Division of Gastroenterology, Mayo Clinic, Rochester, MN, USA.
Acta Orthop. 2013 Feb;84(1):82-6. doi: 10.3109/17453674.2013.769079. Epub 2013 Jan 25.
There are no prospective data regarding the risk of prosthetic joint infection following routine gastrointestinal endoscopic procedures. We wanted to determine the risk of prosthetic hip or knee infection following gastrointestinal endoscopic procedures in patients with joint arthroplasty.
We conducted a prospective, single-center, case-control study at a single, tertiary-care referral center. Cases were defined as adult patients hospitalized for prosthetic joint infection of the hip or knee between December 1, 2001 and May 31, 2006. Controls were adult patients with hip or knee arthroplasties but without a diagnosis of joint infection, hospitalized during the same time period at the same orthopedic hospital. The main outcome measure was the odds ratio (OR) of prosthetic joint infection after gastrointestinal endoscopic procedures performed within 2 years before admission.
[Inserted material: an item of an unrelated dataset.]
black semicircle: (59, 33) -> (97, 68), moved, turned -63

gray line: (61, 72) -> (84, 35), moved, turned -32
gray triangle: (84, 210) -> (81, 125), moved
339 cases and 339 controls were included in the study. Of these, 70 cases (21%) cases and 82 controls (24%) had undergone a gastrointestinal endoscopic procedure in the preceding 2 years. Among gastrointestinal procedures that were assessed, esophago-gastro-duodenoscopy (EGD) with biopsy was associated with an increased risk of prosthetic joint infection (OR = 3, 95% CI: 1.1-7). In a multivariable analysis adjusting for sex, age, joint age, immunosuppression, BMI, presence of wound drain, prior arthroplasty, malignancy, ASA score, and prothrombin time, the OR for infection after EGD with biopsy was 4 (95% CI: 1.5-10).
EGD with biopsy was associated with an increased risk of prosthetic joint infection in patients with hip or knee arthroplasties. This association will need to be confirmed in other epidemiological studies and adequately powered prospective clinical trials prior to recommending antibiotic prophylaxis in these patients.
目前尚无前瞻性数据表明常规胃肠内镜检查后发生人工关节感染的风险。我们旨在确定人工髋关节或膝关节置换术后患者行胃肠内镜检查后发生人工髋关节或膝关节感染的风险。
我们在一家单中心三级转诊中心进行了一项前瞻性、单病例对照研究。病例定义为 2001 年 12 月 1 日至 2006 年 5 月 31 日期间因髋关节或膝关节人工关节感染住院的成年患者。对照组为同期在同一家骨科医院住院且无关节感染诊断的髋关节或膝关节置换术患者。主要观察指标为入院前 2 年内行胃肠内镜检查后发生人工关节感染的比值比(OR)。
共纳入 339 例病例和 339 例对照。其中 70 例(21%)病例和 82 例(24%)对照在入院前 2 年内接受了胃肠内镜检查。在评估的胃肠内镜检查中,有创性食管胃十二指肠镜检查(EGD)加活检与人工关节感染风险增加相关(OR=3,95%CI:1.1-7)。在调整性别、年龄、关节年龄、免疫抑制、BMI、伤口引流、既往关节置换术、恶性肿瘤、ASA 评分和凝血酶原时间后,EGD 加活检后感染的 OR 为 4(95%CI:1.5-10)。
EGD 加活检与髋关节或膝关节置换术后人工关节感染风险增加相关。在向这些患者推荐预防性使用抗生素之前,需要在其他流行病学研究和适当的大型前瞻性临床试验中进一步证实这种关联。